*What is required*:
Sift the listing for lines that hold the string "Kiwi" and pull them out.

********

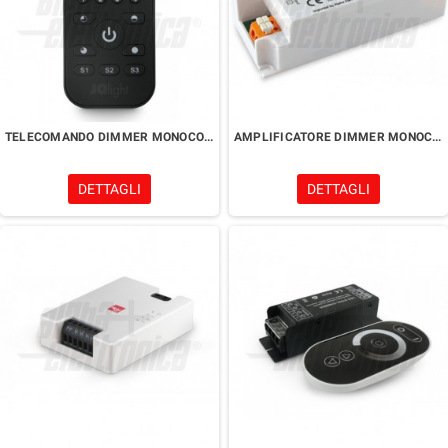
TELECOMANDO DIMMER MONOCOLORE
AMPLIFICATORE DIMMER MONOCOLORE
DETTAGLI
DETTAGLI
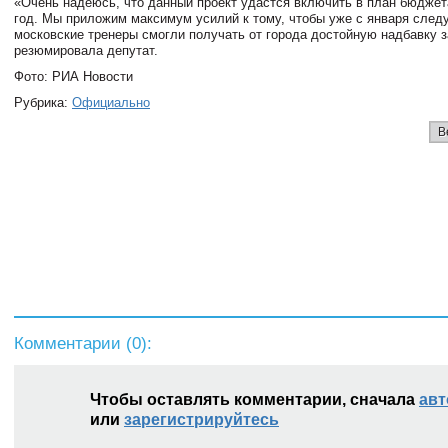
«Очень надеюсь, что данный проект удастся включить в план бюджет
год. Мы приложим максимум усилий к тому, чтобы уже с января след
московские тренеры смогли получать от города достойную надбавку за
резюмировала депутат.
Фото: РИА Новости
Рубрика:
Официально
В
Комментарии (
0
):
Чтобы оставлять комментарии, сначала
авт
или
зарегистрируйтесь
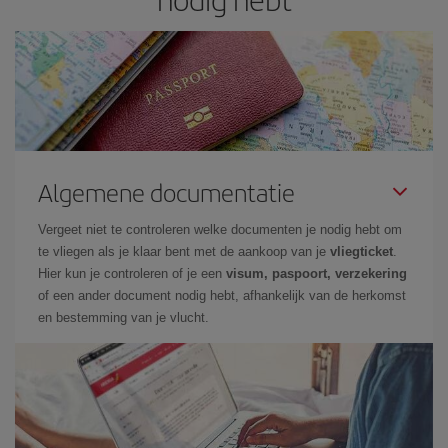
Algemene documentatie
Vergeet niet te controleren welke documenten je nodig hebt om
te vliegen als je klaar bent met de aankoop van je
vliegticket
.
Hier kun je controleren of je een
visum, paspoort, verzekering
of een ander document nodig hebt, afhankelijk van de herkomst
en bestemming van je vlucht.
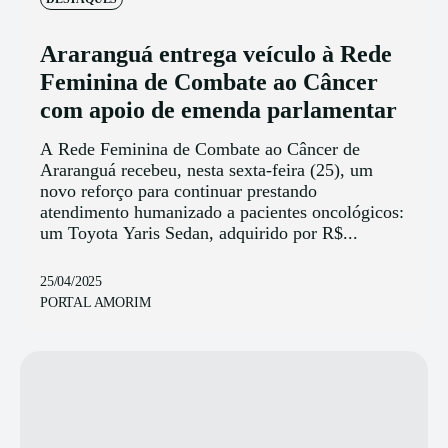
Araranguá entrega veículo à Rede
Feminina de Combate ao Câncer
com apoio de emenda parlamentar
A Rede Feminina de Combate ao Câncer de
Araranguá recebeu, nesta sexta-feira (25), um
novo reforço para continuar prestando
atendimento humanizado a pacientes oncológicos:
um Toyota Yaris Sedan, adquirido por R$...
25/04/2025
PORTAL AMORIM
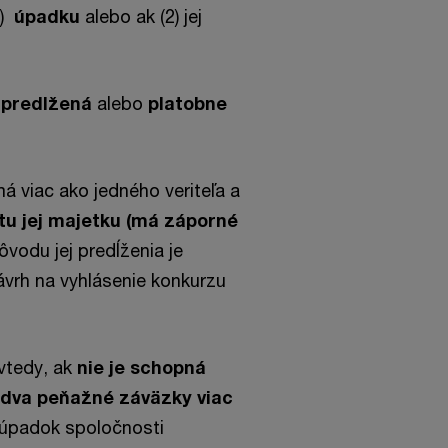
1)
úpadku
alebo ak (2) jej
e
predlžená
alebo
platobne
má viac ako jedného veriteľa a
tu jej majetku (má záporné
vodu jej predĺženia je
ávrh na vyhlásenie konkurzu
vtedy, ak
nie je schopná
ň dva peňažné záväzky viac
 úpadok spoločnosti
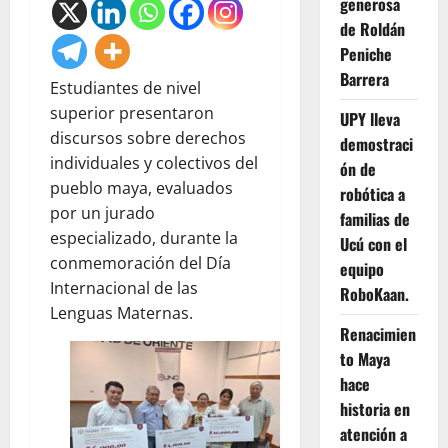
generosa
de Roldán
Peniche
Barrera
Estudiantes de nivel
superior presentaron
UPY lleva
discursos sobre derechos
demostraci
individuales y colectivos del
ón de
pueblo maya, evaluados
robótica a
por un jurado
familias de
especializado, durante la
Ucú con el
conmemoración del Día
equipo
Internacional de las
RoboKaan.
Lenguas Maternas.
Renacimien
to Maya
hace
historia en
atención a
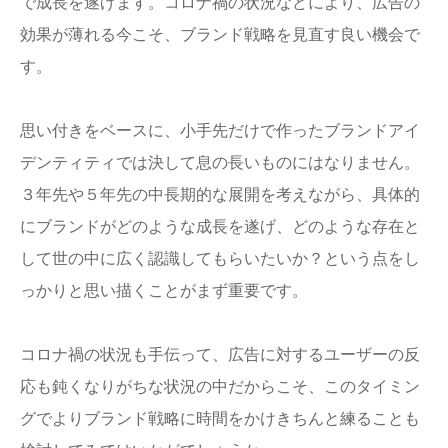
で成長を遂げます。コロナ禍の状況などにより、広告の
効果が薄れる今こそ、ブランド戦略を見直す良い機会で
す。
思い付きをベースに、小手先だけで作ったブランドアイ
デンティティでは決して息の長いものにはなりません。
３年先や５年先の中長期的な展開を考えながら、具体的
にブランドがどのような成長を遂げ、どのような存在と
して世の中に広く認識してもらいたいか？という点をし
っかりと思い描くことがまず重要です。
コロナ禍の状況も手伝って、広告に対するユーザーの反
応も鈍くなりがちな状況の中だからこそ、このタイミン
グでよりブランド戦略に時間をかけきちんと練ることも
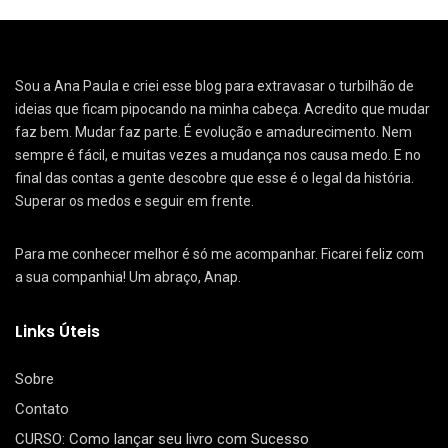
Sou a Ana Paula e criei esse blog para extravasar o turbilhão de
ideias que ficam pipocando na minha cabeça. Acredito que mudar
faz bem. Mudar faz parte. É evolução e amadurecimento. Nem
sempre é fácil, e muitas vezes a mudança nos causa medo. E no
final das contas a gente descobre que esse é o legal da história.
Superar os medos e seguir em frente.
Para me conhecer melhor é só me acompanhar. Ficarei feliz com
a sua companhia! Um abraço, Anap.
Links Úteis
Sobre
Contato
CURSO: Como lançar seu livro com Sucesso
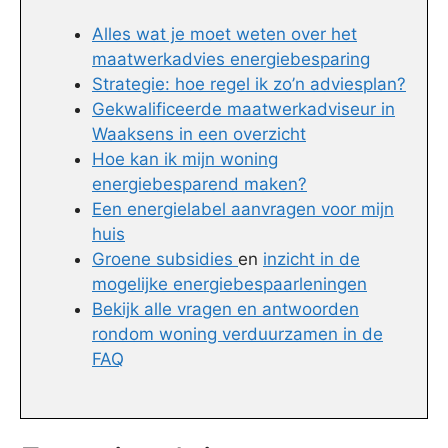
Alles wat je moet weten over het
maatwerkadvies energiebesparing
Strategie: hoe regel ik zo’n adviesplan?
Gekwalificeerde maatwerkadviseur in
Waaksens in een overzicht
Hoe kan ik mijn woning
energiebesparend maken?
Een energielabel aanvragen voor mijn
huis
Groene subsidies
en
inzicht in de
mogelijke energiebespaarleningen
Bekijk alle vragen en antwoorden
rondom woning verduurzamen in de
FAQ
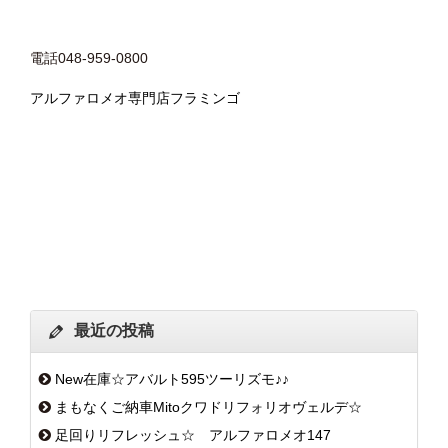
電話048-959-0800
アルファロメオ専門店フラミンゴ
最近の投稿
New在庫☆アバルト595ツーリズモ♪♪
まもなくご納車Mitoクワドリフォリオヴェルデ☆
足回りリフレッシュ☆ アルファロメオ147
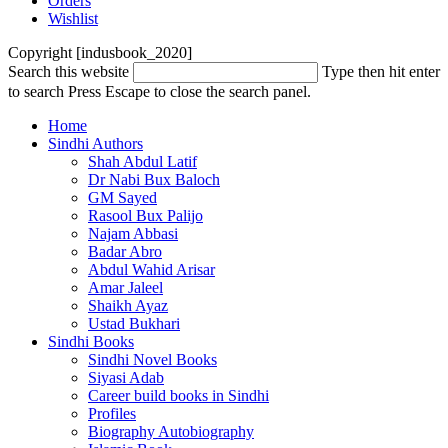
Orders
Wishlist
Copyright [indusbook_2020]
Search this website
Type then hit enter
to search
Press Escape to close the search panel.
Home
Sindhi Authors
Shah Abdul Latif
Dr Nabi Bux Baloch
GM Sayed
Rasool Bux Palijo
Najam Abbasi
Badar Abro
Abdul Wahid Arisar
Amar Jaleel
Shaikh Ayaz
Ustad Bukhari
Sindhi Books
Sindhi Novel Books
Siyasi Adab
Career build books in Sindhi
Profiles
Biography Autobiography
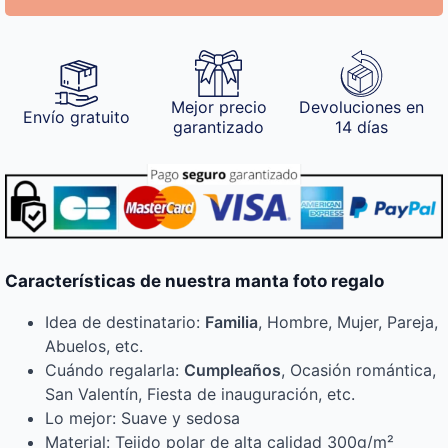
Mejor precio
Devoluciones en
Envío gratuito
garantizado
14 días
Características de nuestra manta foto regalo
Idea de destinatario:
Familia
, Hombre, Mujer, Pareja,
Abuelos, etc.
Cuándo regalarla:
Cumpleaños
, Ocasión romántica,
San Valentín, Fiesta de inauguración, etc.
Lo mejor: Suave y sedosa
Material: Tejido polar de alta calidad 300g/m²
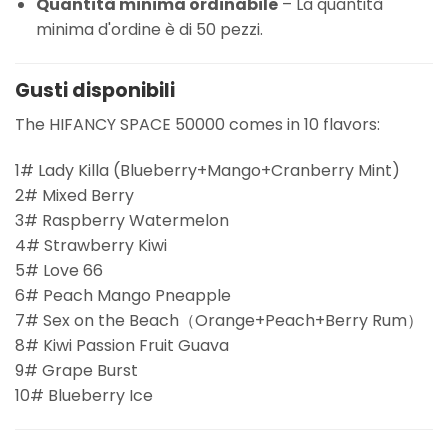
Quantità minima ordinabile
– La quantità
minima d'ordine è di 50 pezzi.
Gusti disponibili
The HIFANCY SPACE 50000 comes in 10 flavors:
1# Lady Killa (Blueberry+Mango+Cranberry Mint)
2# Mixed Berry
3# Raspberry Watermelon
4# Strawberry Kiwi
5# Love 66
6# Peach Mango Pneapple
7# Sex on the Beach（Orange+Peach+Berry Rum）
8# Kiwi Passion Fruit Guava
9# Grape Burst
10# Blueberry Ice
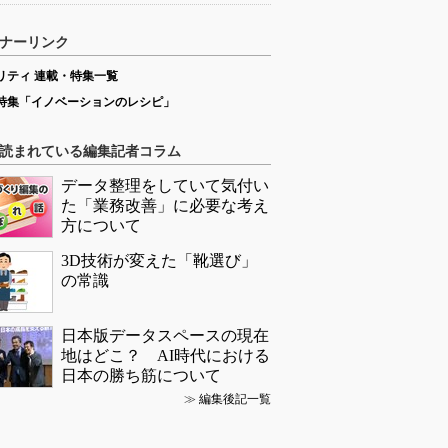
ナーリンク
リティ 連載・特集一覧
特集「イノベーションのレシピ」
読まれている編集記者コラム
データ整理をしていて気付い
た「業務改善」に必要な考え
方について
3D技術が変えた「靴選び」
の常識
日本版データスペースの現在
地はどこ？ AI時代における
日本の勝ち筋について
≫
編集後記一覧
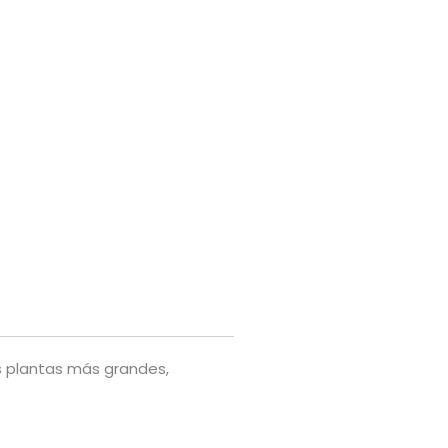
 plantas más grandes,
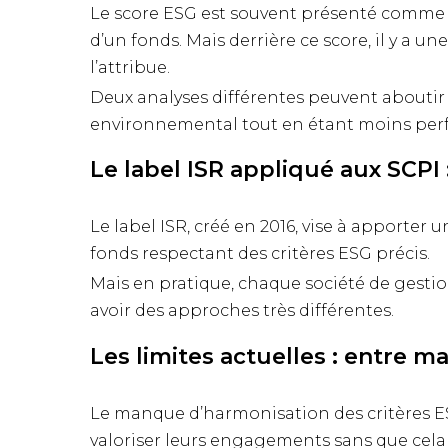
Le score ESG est souvent présenté comme u
d’un fonds. Mais derrière ce score, il y a
l’attribue.
Deux analyses différentes peuvent aboutir
environnemental tout en étant moins perf
Le label ISR appliqué aux SCPI 
Le label ISR, créé en 2016, vise à apporter un
fonds respectant des critères ESG précis.
Mais en pratique, chaque société de gesti
avoir des approches très différentes.
Les limites actuelles : entre 
Le manque d’harmonisation des critères ESG
valoriser leurs engagements sans que cela so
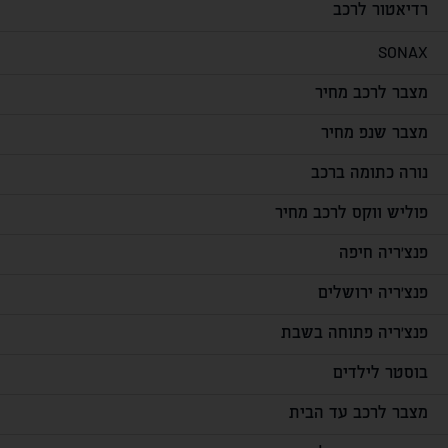
רדיאטור לרכב
SONAX
מצבר לרכב מחיר
מצבר שנפ מחיר
נורה כתומה ברכב
פוליש ווקס לרכב מחיר
פנצ'ריה חיפה
פנצ'ריה ירושלים
פנצ'ריה פתוחה בשבת
בוסטר לילדים
מצבר לרכב עד הבית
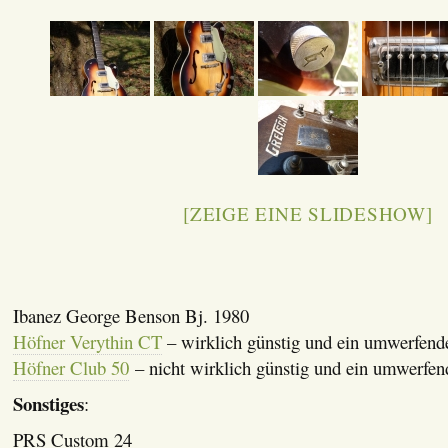
[ZEIGE EINE SLIDESHOW]
Ibanez George Benson Bj. 1980
Höfner Verythin CT
– wirklich günstig und ein umwerfend
Höfner Club 50
– nicht wirklich günstig und ein umwerfen
Sonstiges
:
PRS Custom 24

********

*Response to the task*:
4# Strawberry Kiwi
8# Kiwi Passion Fruit Guava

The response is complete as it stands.